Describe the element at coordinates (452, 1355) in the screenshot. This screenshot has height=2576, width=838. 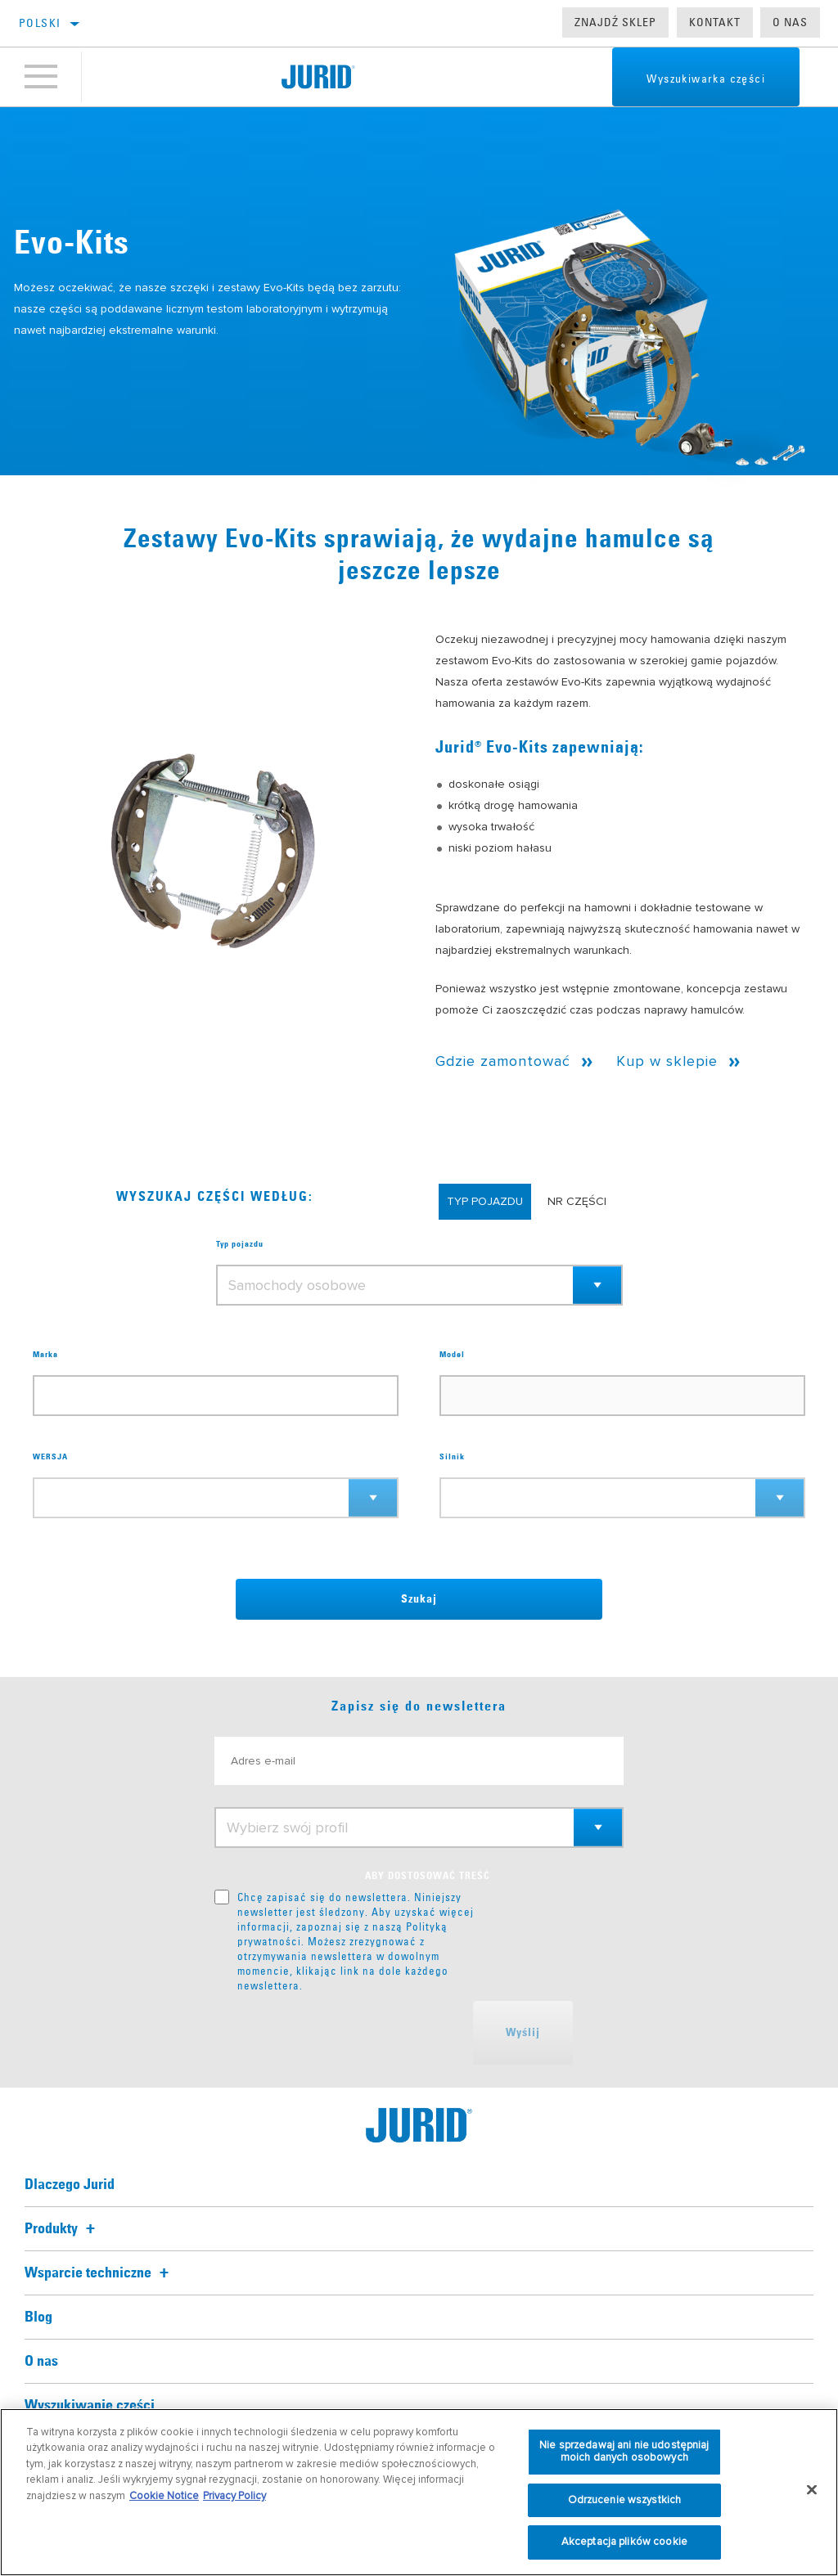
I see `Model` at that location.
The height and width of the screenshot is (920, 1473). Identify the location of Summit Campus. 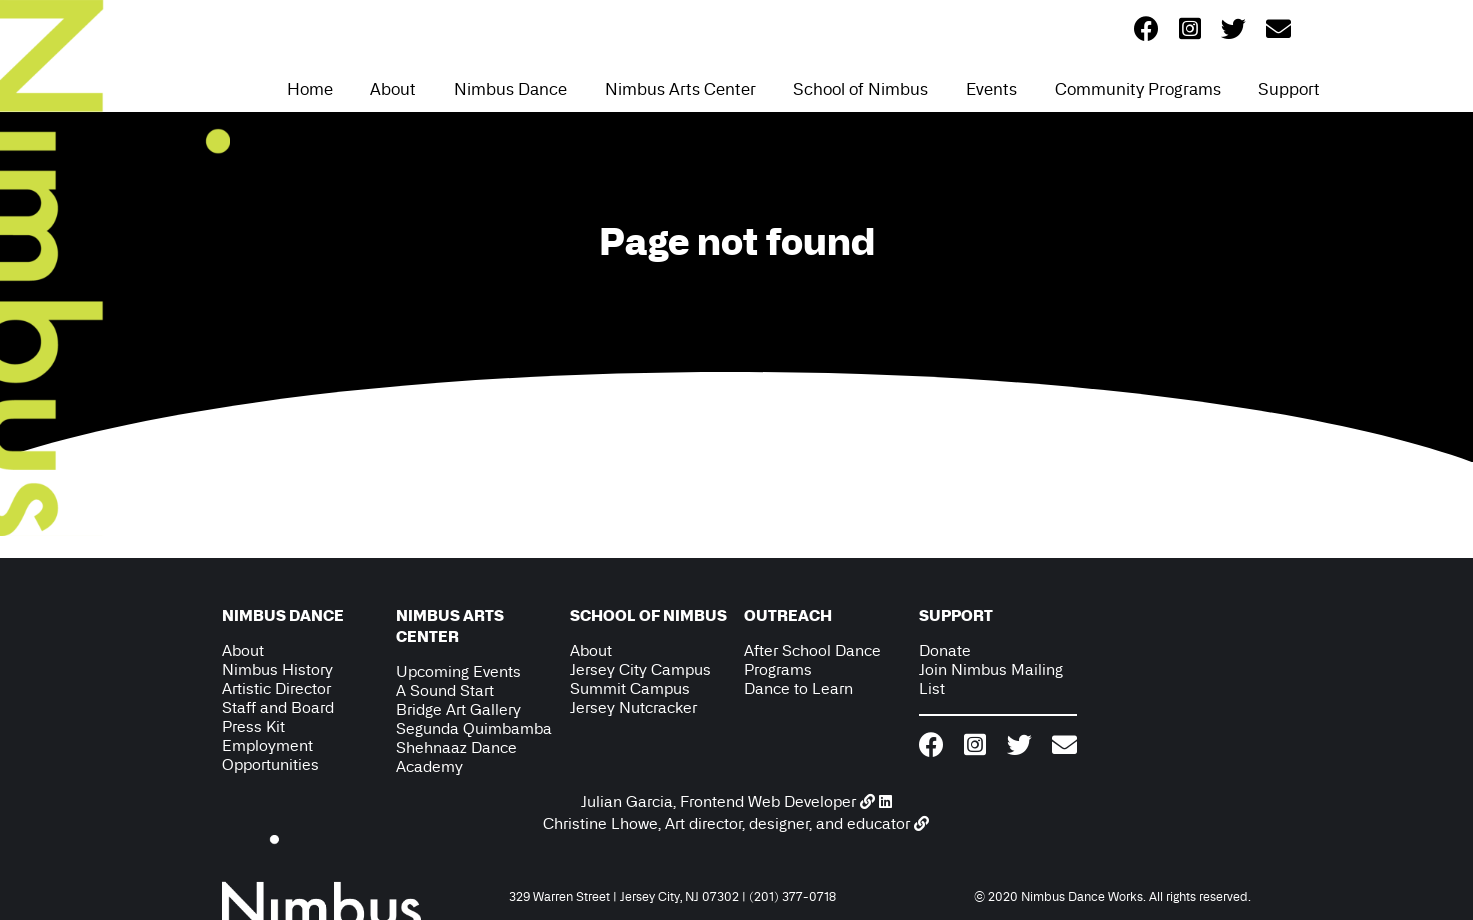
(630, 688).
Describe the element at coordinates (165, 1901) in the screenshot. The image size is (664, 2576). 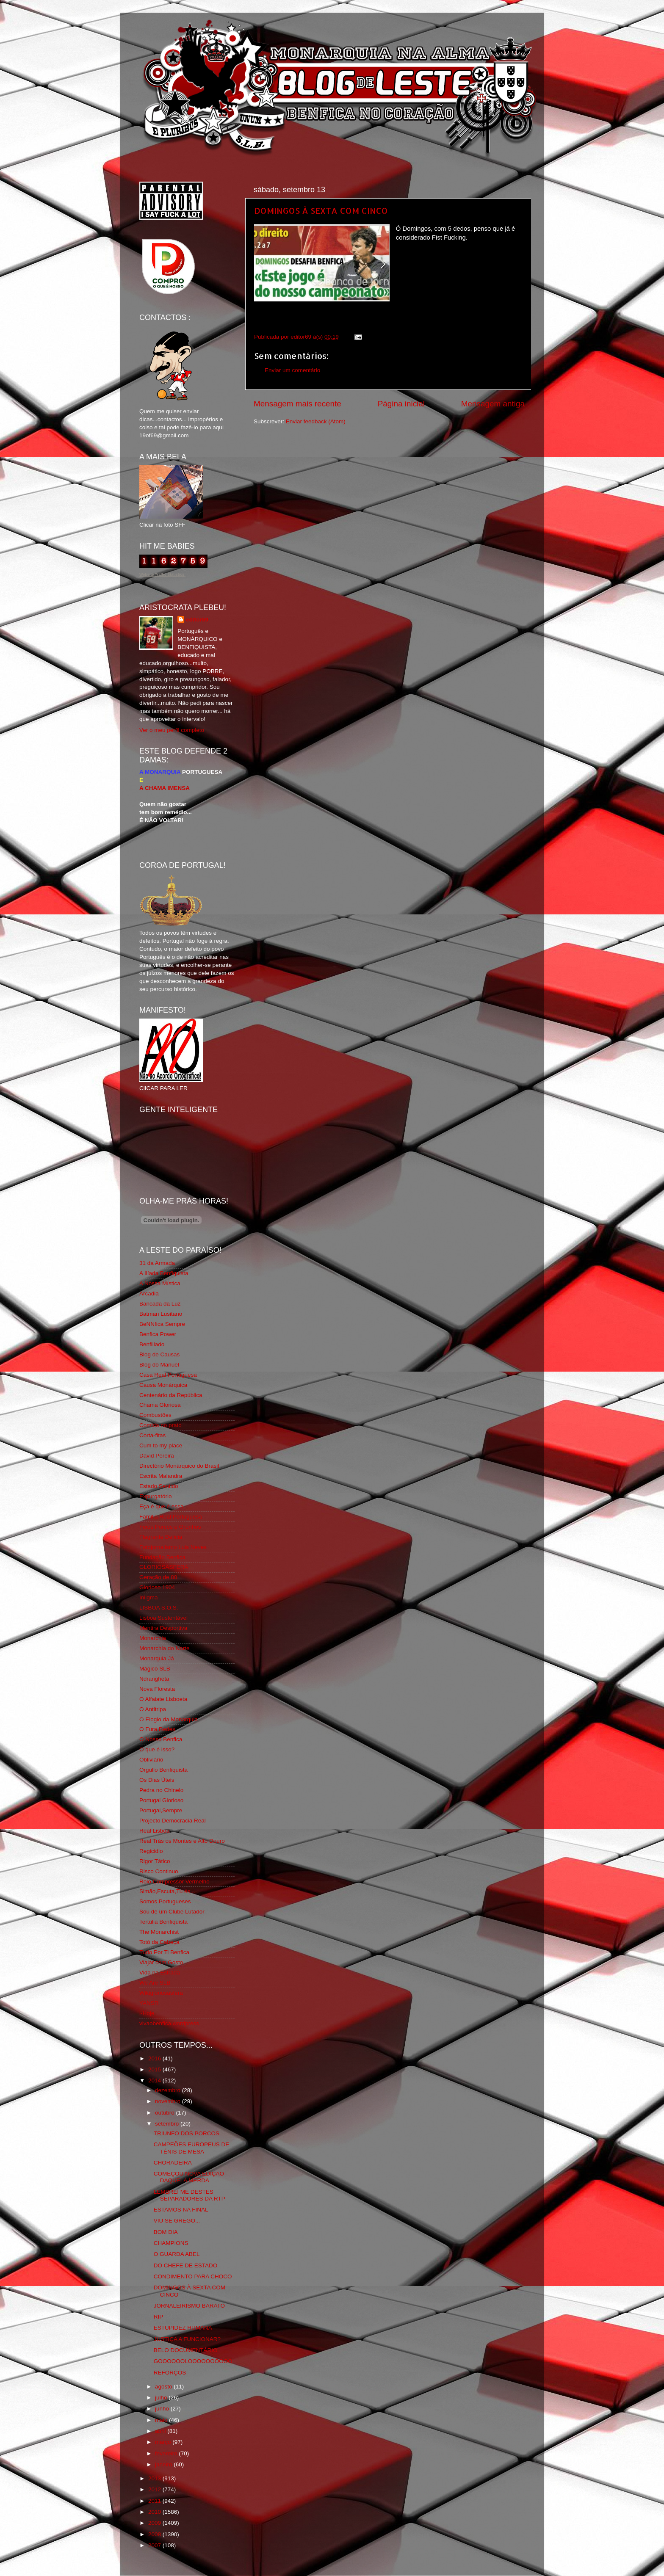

Task brief ▸ Leaving all pictures aside, quote each record exactly.

Answer to this task ▸
Describe the element at coordinates (452, 1355) in the screenshot. This screenshot has height=2576, width=838. 
I see `Model` at that location.
The height and width of the screenshot is (920, 1473). Identify the location of Summit Campus. 
(630, 688).
Describe the element at coordinates (165, 1901) in the screenshot. The image size is (664, 2576). 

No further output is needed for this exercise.